The Question was as follows:

To ask Her Majesty's Government how they intend to develop the Civil Defence College, Easingwold, as the intellectual focus for the development of civil defence.

The Minister of State, Home Office (Lord Elton)

My Lords, Easingwold is already the focus for much of our civil defence work. It provides a place for the discussion of new ideas and the sharing of experiences, from which good practice can spread across the country. The Government will continue to give firm support and encouragement to that important work.

Lord Renton

My Lords, may I thank my noble friend for that satisfactory reply and ask him whether he will convey our best wishes to the new principal of Easingwold for the important work that he has carried out?

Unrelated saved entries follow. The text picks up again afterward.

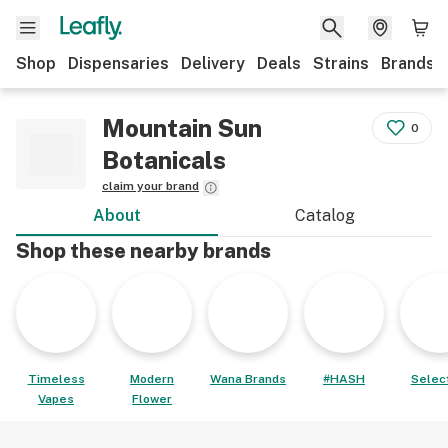
Shop
Dispensaries
Delivery
Deals
Strains
Brands
Mountain Sun
0
Botanicals
claim your brand
About
Catalog
Shop these nearby brands
Timeless
Modern
Wana Brands
#HASH
Select
Vapes
Flower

Can my noble friend say whether research will be part of the work of the college in future, and whether the staff, rather than being confined in an ivory tower, will go about the country, some of them, from time to time, in order to find out what is happening to civil defence with the local authorities?

Lord Elton

My Lords, the answer to the first part of my noble friend's supplementary question is yes, and with pleasure. As to the functions of the Civil Defence College, they will continue as before with the addition of the responsibility for volunteer matters to the principal, in pursuit of which he will be going about the country.

Lord Avebury

My Lords, will these intellectuals at the Civil Defence College explain to the people of Britain how the few people left alive in this country after a nuclear exchange could keep themselves warm under the permanent blanket of snow and ice that will envelop the United Kingdom in a nuclear winter?

Lord Elton

My Lords, I think we discussed hypothetical questions enough in the last Question on the Order Paper.

Lord Jenkins of Putney

My Lords, will the noble Lord nevertheless agree that there is no intellectual basis for civil defence; and will he, in these circumstances, not lend his support to the idea that local authorities should not be forced to do something which they know to be entirely foolish and a waste of public money?

Lord Elton

My Lords, I do not accept that hypothesis and therefore I do not accept the question which flowed from it.

Lord Renton

My Lords, is my noble friend aware that civil defence is not confined to a study of the effects of a nuclear holocaust but that it should provide for every possible and more probable contingencies, such as a conventional war or even a continental war in which nuclear fall-out may have drifted over this country?

Lord Elton

My Lords, my noble friend is absolutely right. He will observe that some noble Lords opposite always assume that the worst case is the only case worth considering.